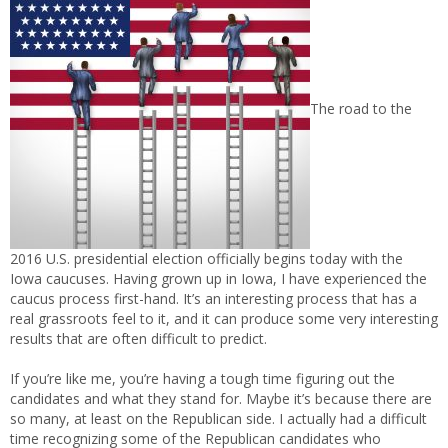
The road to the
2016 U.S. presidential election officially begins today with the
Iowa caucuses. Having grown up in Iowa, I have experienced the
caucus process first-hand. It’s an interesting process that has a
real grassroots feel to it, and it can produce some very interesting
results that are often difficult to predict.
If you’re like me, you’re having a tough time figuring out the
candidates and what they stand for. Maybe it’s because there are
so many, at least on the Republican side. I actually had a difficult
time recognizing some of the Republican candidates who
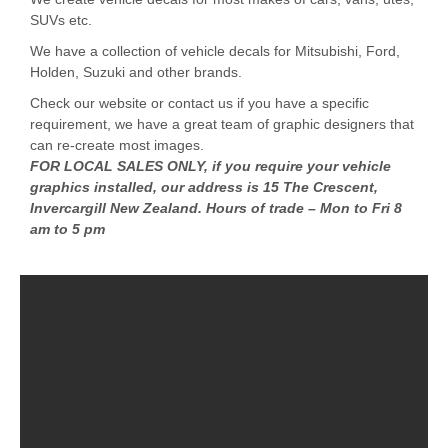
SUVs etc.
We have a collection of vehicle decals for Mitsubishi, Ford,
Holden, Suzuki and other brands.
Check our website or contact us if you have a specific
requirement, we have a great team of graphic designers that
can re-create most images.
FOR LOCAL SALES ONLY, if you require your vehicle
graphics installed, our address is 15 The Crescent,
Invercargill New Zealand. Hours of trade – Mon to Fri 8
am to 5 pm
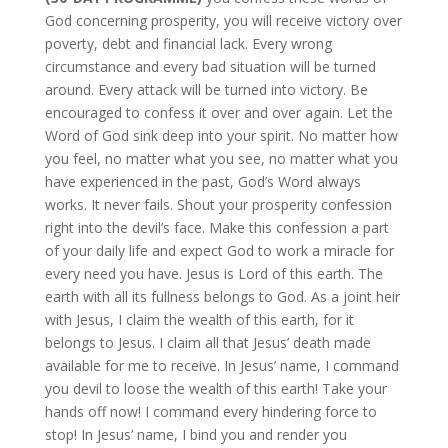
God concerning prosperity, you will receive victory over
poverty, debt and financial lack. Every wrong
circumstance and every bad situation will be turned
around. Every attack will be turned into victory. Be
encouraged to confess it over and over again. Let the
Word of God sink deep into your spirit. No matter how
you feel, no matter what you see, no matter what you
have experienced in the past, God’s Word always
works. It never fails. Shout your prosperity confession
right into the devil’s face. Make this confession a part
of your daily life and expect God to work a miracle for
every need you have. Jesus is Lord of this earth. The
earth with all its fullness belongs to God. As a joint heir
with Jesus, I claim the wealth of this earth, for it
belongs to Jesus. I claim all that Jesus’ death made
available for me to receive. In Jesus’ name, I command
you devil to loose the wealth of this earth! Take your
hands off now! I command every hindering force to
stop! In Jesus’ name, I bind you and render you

^^^^

■ **Assigned task**: What is the number of lines in the records above that include the word "your"? Reply with that number and nothing more.

■ **Written answer**: 5